When David sang of the alternate taking place: “You send forth your Spirit, and they are created; and so you renew the face of the earth,” this sings of a soul submitting to Yahweh, receiving the Spirit of Yahweh in divine union, so a new self is “created.” The “earth” is one’s body of flesh, which takes on a new “face,” which is that of one possessed by Jesus. This leads one to become a “sailor” who helps Yahweh in ministry, fishing for men’s souls to marry Yahweh.
This ministry is the meaning found in David singing [NRSV], “May the glory of Yahweh endure forever; may Yahweh rejoice in all his works.” The “glory of Yahweh” is the soul He created in Adam-Jesus. That “honor, renown, glory” endures “forever” as the soul that allows souls eternal life, while never dying, as long as more men’s souls are caught and the continuation of Jesus reborn lasts.
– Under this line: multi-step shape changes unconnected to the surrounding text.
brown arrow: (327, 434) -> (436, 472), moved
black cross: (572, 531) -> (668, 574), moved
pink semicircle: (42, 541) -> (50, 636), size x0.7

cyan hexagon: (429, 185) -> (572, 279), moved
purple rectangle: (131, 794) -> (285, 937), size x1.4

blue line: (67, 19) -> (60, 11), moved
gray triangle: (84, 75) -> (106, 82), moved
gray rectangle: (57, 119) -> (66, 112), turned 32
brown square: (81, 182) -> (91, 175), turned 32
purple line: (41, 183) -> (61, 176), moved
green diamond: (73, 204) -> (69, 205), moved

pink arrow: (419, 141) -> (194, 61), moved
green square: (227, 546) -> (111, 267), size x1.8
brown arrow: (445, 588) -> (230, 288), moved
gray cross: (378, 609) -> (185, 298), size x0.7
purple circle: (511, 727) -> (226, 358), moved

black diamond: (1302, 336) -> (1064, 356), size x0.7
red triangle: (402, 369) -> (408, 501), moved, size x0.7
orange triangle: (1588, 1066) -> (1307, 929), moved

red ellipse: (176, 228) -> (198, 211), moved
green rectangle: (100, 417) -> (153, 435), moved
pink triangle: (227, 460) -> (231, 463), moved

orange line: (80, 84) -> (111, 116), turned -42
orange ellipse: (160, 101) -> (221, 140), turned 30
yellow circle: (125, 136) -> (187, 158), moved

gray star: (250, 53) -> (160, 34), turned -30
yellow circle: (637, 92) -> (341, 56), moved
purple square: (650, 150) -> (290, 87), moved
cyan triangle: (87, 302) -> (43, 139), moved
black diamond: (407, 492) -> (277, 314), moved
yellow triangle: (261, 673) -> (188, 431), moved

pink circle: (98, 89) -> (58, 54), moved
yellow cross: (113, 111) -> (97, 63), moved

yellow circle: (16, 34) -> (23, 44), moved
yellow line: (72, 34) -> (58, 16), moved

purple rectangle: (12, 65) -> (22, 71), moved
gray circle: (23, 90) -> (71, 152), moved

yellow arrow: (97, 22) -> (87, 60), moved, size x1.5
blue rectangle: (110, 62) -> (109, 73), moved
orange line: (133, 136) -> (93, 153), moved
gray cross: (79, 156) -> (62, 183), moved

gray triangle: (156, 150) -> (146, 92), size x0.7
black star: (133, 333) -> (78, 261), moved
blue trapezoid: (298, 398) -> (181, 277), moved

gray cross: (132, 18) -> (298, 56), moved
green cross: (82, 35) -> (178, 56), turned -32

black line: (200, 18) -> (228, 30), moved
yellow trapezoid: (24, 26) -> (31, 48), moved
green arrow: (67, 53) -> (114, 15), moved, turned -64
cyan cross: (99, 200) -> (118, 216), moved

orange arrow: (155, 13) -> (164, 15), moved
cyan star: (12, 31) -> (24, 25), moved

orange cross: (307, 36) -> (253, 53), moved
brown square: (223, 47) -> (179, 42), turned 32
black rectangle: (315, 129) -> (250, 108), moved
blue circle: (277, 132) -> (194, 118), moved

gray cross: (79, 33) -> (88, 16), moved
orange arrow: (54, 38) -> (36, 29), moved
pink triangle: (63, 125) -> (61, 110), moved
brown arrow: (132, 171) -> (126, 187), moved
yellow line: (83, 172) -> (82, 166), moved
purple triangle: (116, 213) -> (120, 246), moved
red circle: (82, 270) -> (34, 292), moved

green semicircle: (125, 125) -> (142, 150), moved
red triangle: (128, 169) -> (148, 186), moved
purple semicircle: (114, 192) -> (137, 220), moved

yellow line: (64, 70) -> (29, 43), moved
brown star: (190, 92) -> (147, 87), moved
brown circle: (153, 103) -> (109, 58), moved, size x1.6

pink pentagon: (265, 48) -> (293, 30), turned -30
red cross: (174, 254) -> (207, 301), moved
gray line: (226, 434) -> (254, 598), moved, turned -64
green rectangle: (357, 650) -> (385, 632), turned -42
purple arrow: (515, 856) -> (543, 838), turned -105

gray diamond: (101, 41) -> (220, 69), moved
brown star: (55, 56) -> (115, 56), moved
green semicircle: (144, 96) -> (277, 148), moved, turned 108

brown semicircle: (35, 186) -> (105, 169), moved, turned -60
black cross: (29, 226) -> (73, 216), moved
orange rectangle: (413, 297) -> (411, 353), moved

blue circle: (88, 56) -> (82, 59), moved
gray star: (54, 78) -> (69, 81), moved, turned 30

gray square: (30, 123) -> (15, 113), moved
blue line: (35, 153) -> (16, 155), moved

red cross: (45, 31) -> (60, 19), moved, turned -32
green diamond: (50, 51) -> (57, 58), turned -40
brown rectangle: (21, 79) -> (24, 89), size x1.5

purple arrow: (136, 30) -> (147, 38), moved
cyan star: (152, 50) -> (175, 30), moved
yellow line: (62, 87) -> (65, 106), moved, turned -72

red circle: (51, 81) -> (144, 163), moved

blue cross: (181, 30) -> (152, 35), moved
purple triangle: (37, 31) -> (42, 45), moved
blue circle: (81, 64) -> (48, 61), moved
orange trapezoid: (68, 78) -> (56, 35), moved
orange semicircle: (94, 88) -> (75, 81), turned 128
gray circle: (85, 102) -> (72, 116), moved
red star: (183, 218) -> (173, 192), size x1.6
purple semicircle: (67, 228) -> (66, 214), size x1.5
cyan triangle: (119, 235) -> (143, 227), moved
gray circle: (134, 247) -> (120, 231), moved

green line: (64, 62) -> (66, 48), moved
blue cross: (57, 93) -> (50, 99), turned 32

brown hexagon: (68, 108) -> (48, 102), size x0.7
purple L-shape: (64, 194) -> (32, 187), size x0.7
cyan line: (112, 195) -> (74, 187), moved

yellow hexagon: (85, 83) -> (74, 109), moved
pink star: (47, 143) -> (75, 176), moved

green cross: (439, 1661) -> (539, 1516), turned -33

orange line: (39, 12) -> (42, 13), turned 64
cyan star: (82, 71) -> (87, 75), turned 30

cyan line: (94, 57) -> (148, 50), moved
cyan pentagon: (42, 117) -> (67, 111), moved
The ”sport” of the “Leviathan” created by Yahweh never ceases through the dead continuously being raised to salvation. The “rejoicing” is then done by those souls possessed by Jesus’ soul, who sing songs of praise by doing the Acts of the Apostles.
All of these verses sing of divine possession and the saving of soul by Yahweh. The name “Jesus” means “Yahweh Will Save.” This was found occurring after Noah’s death, after the sea of soul began to think they were gods, as nothing more than fish with tiny brains in a sea of lostness. Yahweh sent His Son to descend upon that school of fish and string them on a line as Yahweh’s catch. When Paul sat constrained in a Roman prison, he wrote that he had long before been caught by Yahweh, when His Son came and asked him why he persecuted Jesus. Jesus told his disciples that just as his soul was possessed by Yahweh, so too would their souls be possessed by Him, likewise being Jesus in the Father and the Father in Jesus reborn. That ability to call Yahweh “Father” made all souls [in the flesh of male and female bodies] brothers, all in the name of “Jesus.” Thus, this song of praise sys David also knew this possessing Spirit and the divine Son whose face David wore. All of Israel would become the fish caught and transformed into ministers for Yahweh.
As the Psalm to be sung aloud on Pentecost Sunday, when the lessons of being raised from the dead [the Easter message] must still be heeded, the “sport of the Leviathan” becomes the challenge placed before all Apostles, before they enter ministry. It is one thing to be caught and saved; but it is another thing to become the bait dangled on a hook, for the sport of saving souls. To enter ministry one must become the Leviathan of Yahweh, in the name of His Son, because that is the only way one is capable of feeding lost souls the truth, so they will take that bait and be saved.